The Royal Society for the Protection of Birds (RSPB) objected to proposed developments in the Forth and Tay, which it said put rare birds at risk.
The wind farms could power 1.4 million homes and create thousands of jobs.
Lawyers acting for the RSPB went to the Court of Session in Edinburgh to challenge the Scottish Government’s decisions to allow the developments to go head.
Their legal team argued Scottish ministers were in breach of the requirements placed upon them by the law when they made their original decisions and they did not give proper consideration to the area being a haven for rare wildlife.
The RSPB feared the developments could deplete the bird populations, including the Atlantic puffin, the northern gannet and black-legged kittiwake.
On Tuesday, judge Lord Stewart ruled in favour of the RSPB.
He ordered Scottish ministers to reconsider the decisions on whether to grant planning permissions for the Neart na Gaoithe, Inch Cape, Seagreen Alpha and Seagreen Bravo developments.
The ministers’ new decision will have to address the legal points brought out in court by the RSPB team.

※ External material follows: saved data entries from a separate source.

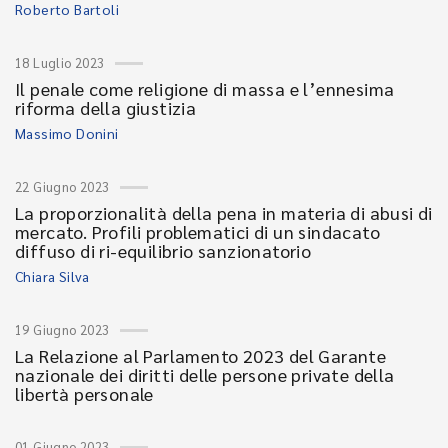
Roberto Bartoli
18 Luglio 2023
Il penale come religione di massa e l’ennesima
riforma della giustizia
Massimo Donini
22 Giugno 2023
La proporzionalità della pena in materia di abusi di
mercato. Profili problematici di un sindacato
diffuso di ri-equilibrio sanzionatorio
Chiara Silva
19 Giugno 2023
La Relazione al Parlamento 2023 del Garante
nazionale dei diritti delle persone private della
libertà personale
01 Giugno 2023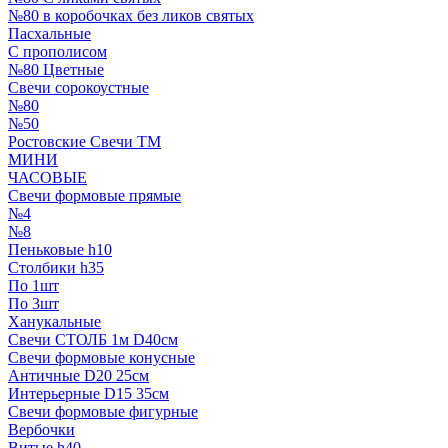
№80 в коробочках без ликов святых
Пасхальные
С прополисом
№80 Цветные
Свечи сорокоустные
№80
№50
Ростовские Свечи ТМ
МИНИ
ЧАСОВЫЕ
Свечи формовые прямые
№4
№8
Пеньковые h10
Столбики h35
По 1шт
По 3шт
Ханукальные
Свечи СТОЛБ 1м D40см
Свечи формовые конусные
Античные D20 25см
Интерьерные D15 35см
Свечи формовые фигурные
Вербочки
Витые h40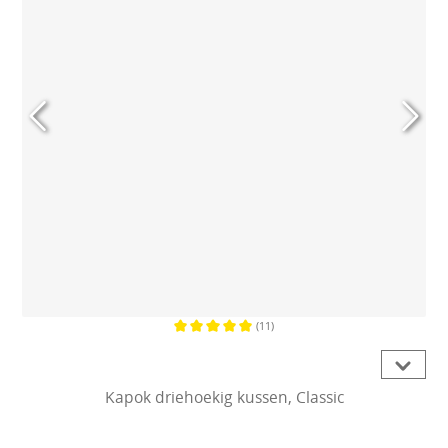
(11)
Gemiddelde waardering van 5 van 5
Kapok driehoekig kussen, Classic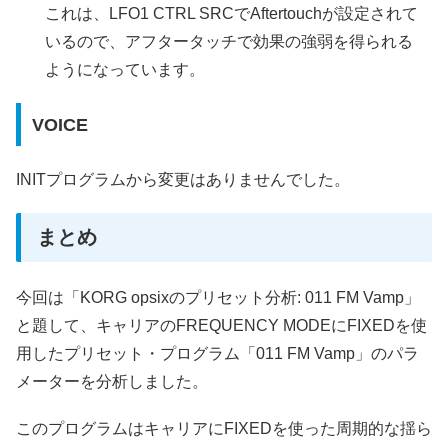
これは、LFO1 CTRL SRCでAftertouchが設定されて
いるので、アフタータッチで効果の強弱を得られる
ようになっています。
VOICE
INITプログラムから変更はありませんでした。
まとめ
今回は「KORG opsixのプリセット分析: 011 FM Vamp」
と題して、キャリアのFREQUENCY MODEにFIXEDを使
用したプリセット・プログラム「011 FM Vamp」のパラ
メーターを分析しました。
このプログラムはキャリアにFIXEDを使った周期的な揺ら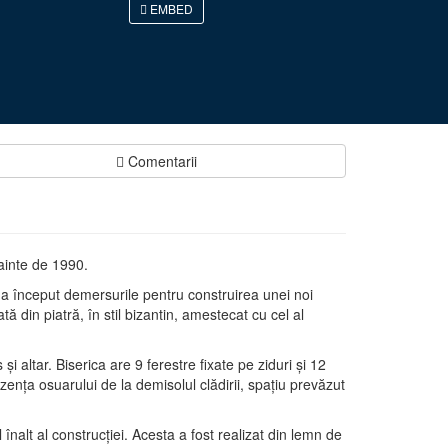
EMBED
Comentarii
ainte de 1990.
 a început demersurile pentru construirea unei noi
ă din piatră, în stil bizantin, amestecat cu cel al
şi altar. Biserica are 9 ferestre fixate pe ziduri şi 12
rezenţa osuarului de la demisolul clădirii, spaţiu prevăzut
alt al construcţiei. Acesta a fost realizat din lemn de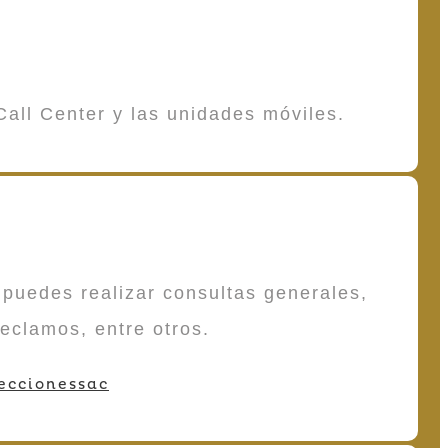
Call Center y las unidades móviles.
puedes realizar consultas generales,
reclamos, entre otros.
eccionessac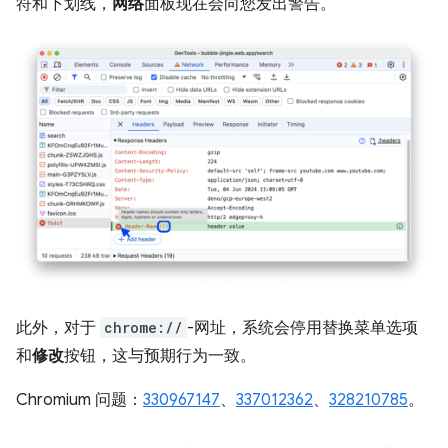
符和下划线，
网络
面板现在会向您发出警告。
此外，对于
chrome://
-网址，系统会停用替换菜单选项
和
修改
按钮，这与预期行为一致。
Chromium 问题：
330967147
、
337012362
、
328210785
。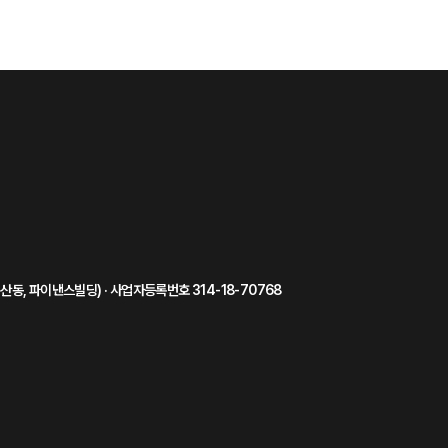
동, 파이낸스빌딩) · 사업자등록번호 314-18-70768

In a written judgment issued at the court, Lord Stewart wrote that the RSPB had proven their case.
He added: “I have now decided to grant the petition and to reduce the decision complained of so that the decisions can be remade properly.
“In consequence, decree of reduction will be pronounced and decree of declarator will be pronounced in respect of the conclusions of the ‘appropriate assessment’ in relation to the Inch Cape project in combination with the other Forth and Tay projects.”
The Scottish Government previously estimated the wind farms concerned could generate between £314m and £1.2bn for the Scottish economy.
The Holyrood administration also said the developments could also between 2567 and 13,612 jobs within Scotland during the construction period.